Source data:
----------
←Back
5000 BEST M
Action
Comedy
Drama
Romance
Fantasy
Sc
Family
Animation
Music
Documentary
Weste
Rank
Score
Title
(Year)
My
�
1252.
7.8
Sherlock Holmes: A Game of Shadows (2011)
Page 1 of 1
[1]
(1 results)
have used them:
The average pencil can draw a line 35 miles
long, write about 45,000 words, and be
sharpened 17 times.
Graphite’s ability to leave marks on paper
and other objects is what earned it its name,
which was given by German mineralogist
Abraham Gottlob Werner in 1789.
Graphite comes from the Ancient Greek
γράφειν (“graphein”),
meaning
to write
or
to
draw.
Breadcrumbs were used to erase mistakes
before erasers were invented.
----------
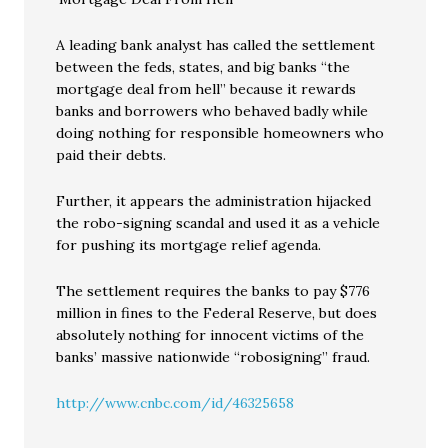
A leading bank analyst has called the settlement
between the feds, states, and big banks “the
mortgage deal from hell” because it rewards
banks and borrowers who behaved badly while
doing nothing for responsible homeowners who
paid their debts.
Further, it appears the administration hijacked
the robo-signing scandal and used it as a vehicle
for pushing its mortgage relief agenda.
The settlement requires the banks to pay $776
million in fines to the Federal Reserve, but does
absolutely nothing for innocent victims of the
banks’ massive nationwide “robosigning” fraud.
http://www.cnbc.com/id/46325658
----------
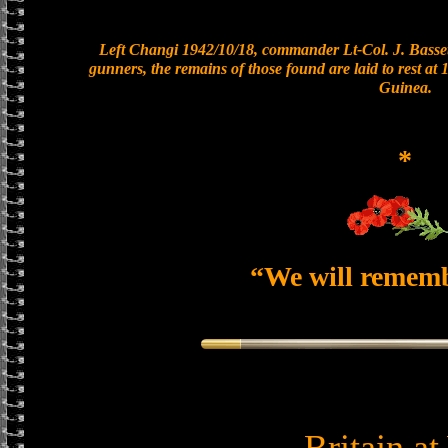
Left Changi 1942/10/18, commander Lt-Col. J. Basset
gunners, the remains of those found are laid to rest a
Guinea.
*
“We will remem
----------
What is required: In the entries above, one line contains "million in fines" and another contains "http://www.cnbc.com/id/46325658". Reproduce exactly those two lines and the lines between them, nothing else.

Task result:
million in fines to the Federal Reserve, but does
absolutely nothing for innocent victims of the
banks’ massive nationwide “robosigning” fraud.
http://www.cnbc.com/id/46325658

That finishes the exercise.